» **Exercise**: In the entries below, begin at the line that has "053-7207309" and stop after the line that has "firmy ogranicza się do wartości aportu"; output those lines exactly, leaving out pictures.
#####
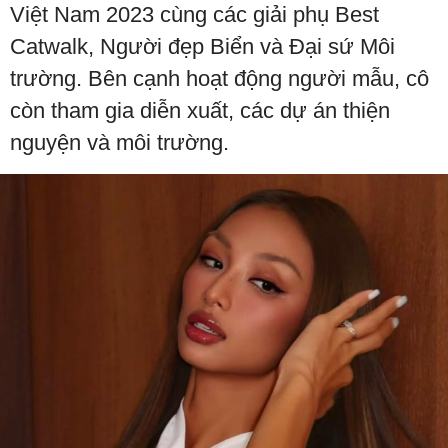
Việt Nam 2023 cùng các giải phụ Best
Catwalk, Người đẹp Biển và Đại sứ Môi
trường. Bên cạnh hoạt động người mẫu, cô
còn tham gia diễn xuất, các dự án thiện
nguyện và môi trường.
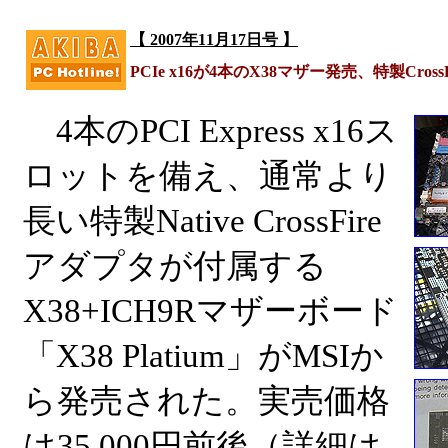
【 2007年11月17日号 】
PCIe x16が4本のX38マザー発売、特製Cros
4本のPCI Express x16ス
ロットを備え、通常より
長い特製Native CrossFire
アダプタが付属する
X38+ICH9Rマザーボード
「X38 Platium」がMSIか
ら発売された。実売価格
は35,000円前後（詳細は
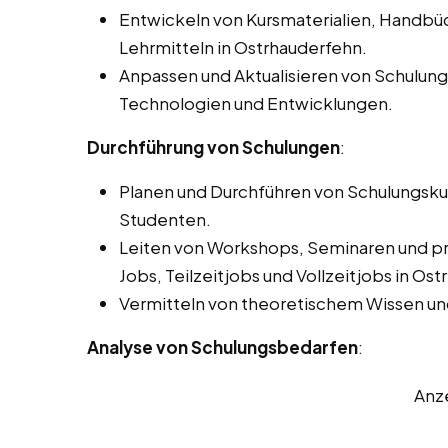
Entwickeln von Kursmaterialien, Handbü
Lehrmitteln in Ostrhauderfehn.
Anpassen und Aktualisieren von Schulun
Technologien und Entwicklungen.
Durchführung von Schulungen
:
Planen und Durchführen von Schulungskur
Studenten.
Leiten von Workshops, Seminaren und pra
Jobs, Teilzeitjobs und Vollzeitjobs in Os
Vermitteln von theoretischem Wissen un
Analyse von Schulungsbedarfen
:
Anz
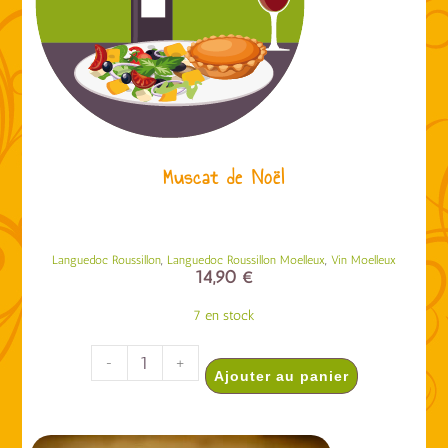
Muscat de Noël
,
,
Languedoc Roussillon
Languedoc Roussillon Moelleux
Vin Moelleux
14,90
€
7 en stock
-
+
Ajouter au panier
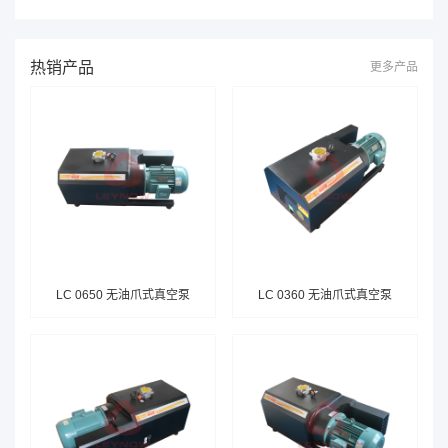
将从噪音和异响两个方面探讨真空泵的问题，并提供一些解决方
法。 一、真空泵噪音大的原因 真空泵噪音大的原因有很多，主要
包括以下几点： 1. 设备本身的结构......
热销产品
更多产品
LC 0650 无油爪式真空泵
LC 0360 无油爪式真空泵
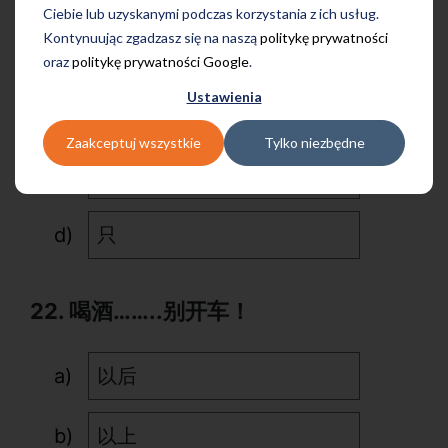
Ciebie lub uzyskanymi podczas korzystania z ich usług.
Kontynuując zgadzasz się na naszą
politykę prywatności
没
oraz
politykę prywatności Google
.
Ustawienia
都
Zaakceptuj wszystkie
Tylko niezbędne
不
只
22. 喝酒……..别开车！
以后
以上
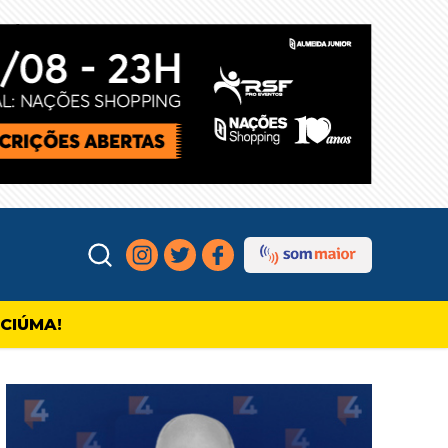
ICIÚMA!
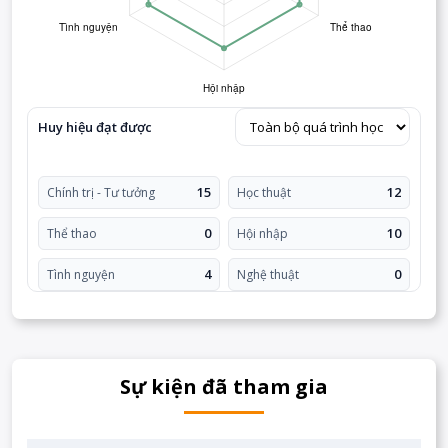
Huy hiệu đạt được
15
12
Chính trị - Tư tưởng
Học thuật
0
10
Thể thao
Hội nhập
4
0
Tình nguyện
Nghệ thuật
Sự kiện đã tham gia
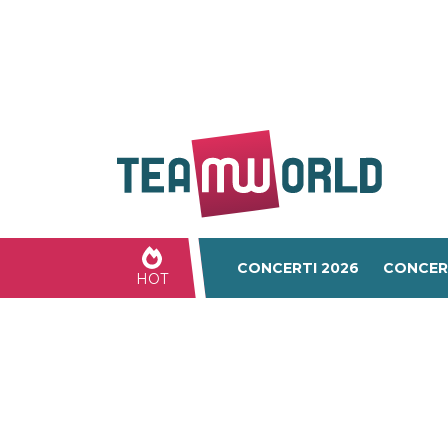
CONCERTI 2026
CONCER
HOT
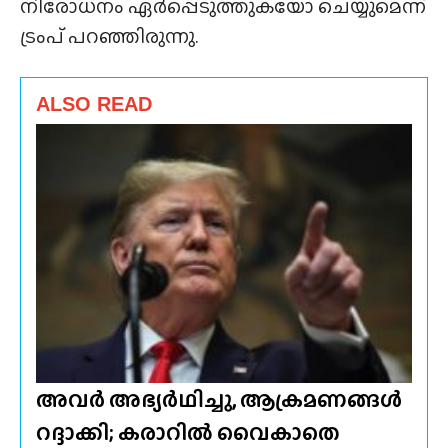
നിരോധനം ഏർപ്പെടുത്തുകയോ ചെയ്യുമെന്ന്
ട്രംപ് പറഞ്ഞിരുന്നു.
ALSO READ
അവർ അഭ്യർഥിച്ചു, ആക്രമണങ്ങൾ
റദ്ദാക്കി; കരാറിൽ വൈകാതെ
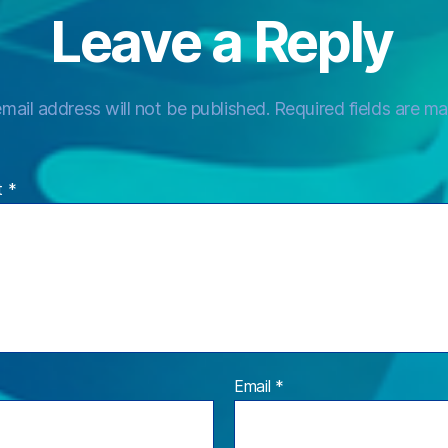
Leave a Reply
mail address will not be published.
Required fields are m
t
*
Email
*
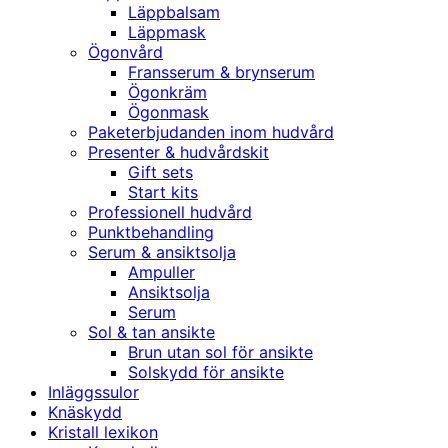
Läppbalsam
Läppmask
Ögonvård
Fransserum & brynserum
Ögonkräm
Ögonmask
Paketerbjudanden inom hudvård
Presenter & hudvårdskit
Gift sets
Start kits
Professionell hudvård
Punktbehandling
Serum & ansiktsolja
Ampuller
Ansiktsolja
Serum
Sol & tan ansikte
Brun utan sol för ansikte
Solskydd för ansikte
Inläggssulor
Knäskydd
Kristall lexikon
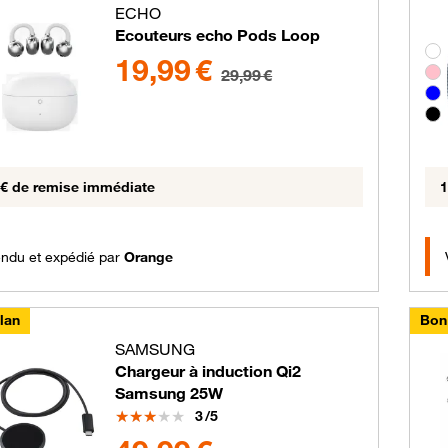
ECHO
Ecouteurs echo Pods Loop
Gro
19.99 euros au lieu de 29.99 euros
19,99 €
pe de couleurs disponibles non sélectionnables
29,99 €
 € de remise immédiate
1
ndu et expédié par
Orange
lan
Bon
SAMSUNG
Chargeur à induction Qi2
Samsung 25W
Note
3
/5
49.99 euros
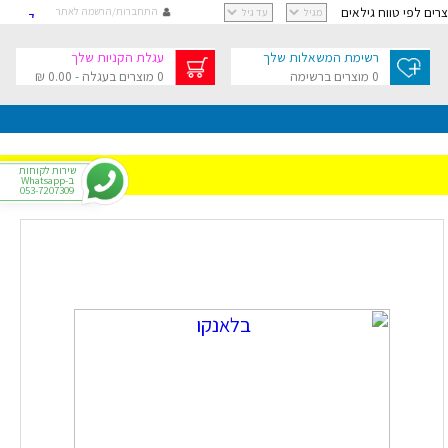
וצרים לפי טווח גילאים
התחברות/הרשמה לאתר
קישור
קישור
רשימת המשאלות שלך
עגלת הקניות שלך
קישור
0 מוצרים ברשימה
0 מוצרים בעגלה - 0.00 ₪
קישור
גלת הקניות שלך
בסך 0.00 ₪
שירות לקוחות
ב-Whatsapp
053-7207309
י
רפתקאות
צר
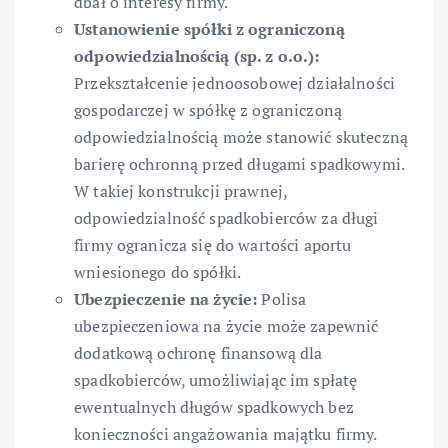
dbał o interesy firmy.
Ustanowienie spółki z ograniczoną
odpowiedzialnością (sp. z o.o.):
Przekształcenie jednoosobowej działalności
gospodarczej w spółkę z ograniczoną
odpowiedzialnością może stanowić skuteczną
barierę ochronną przed długami spadkowymi.
W takiej konstrukcji prawnej,
odpowiedzialność spadkobierców za długi
firmy ogranicza się do wartości aportu
wniesionego do spółki.
Ubezpieczenie na życie:
Polisa
ubezpieczeniowa na życie może zapewnić
dodatkową ochronę finansową dla
spadkobierców, umożliwiając im spłatę
ewentualnych długów spadkowych bez
konieczności angażowania majątku firmy.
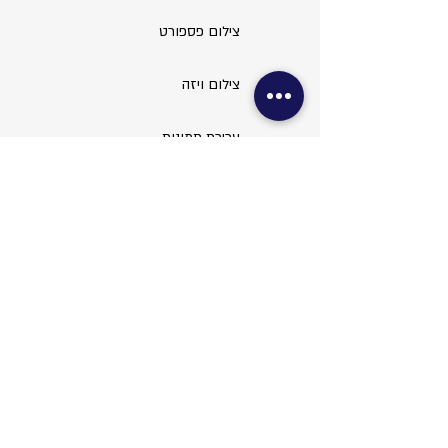
צילום פספורט
צילום ויזה
עריכת תמונות
שירותי משרד
צילום מסמכים
סריקות ופקס
כריכות
למינציה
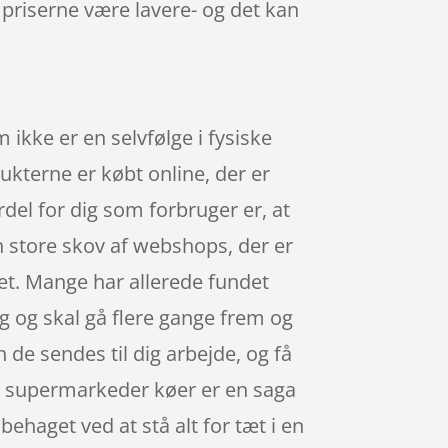
 priserne være lavere- og det kan
 ikke er en selvfølge i fysiske
ukterne er købt online, der er
rdel for dig som forbruger er, at
n store skov af webshops, der er
get. Mange har allerede fundet
ng og skal gå flere gange frem og
n de sendes til dig arbejde, og få
er supermarkeder køer er en saga
ehaget ved at stå alt for tæt i en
#####
» **Finished exercise**:
053-7207309
י
רפתקאות
צר
dbał o interesy firmy.
Ustanowienie spółki z ograniczoną
odpowiedzialnością (sp. z o.o.):
Przekształcenie jednoosobowej działalności
gospodarczej w spółkę z ograniczoną
odpowiedzialnością może stanowić skuteczną
barierę ochronną przed długami spadkowymi.
W takiej konstrukcji prawnej,
odpowiedzialność spadkobierców za długi
firmy ogranicza się do wartości aportu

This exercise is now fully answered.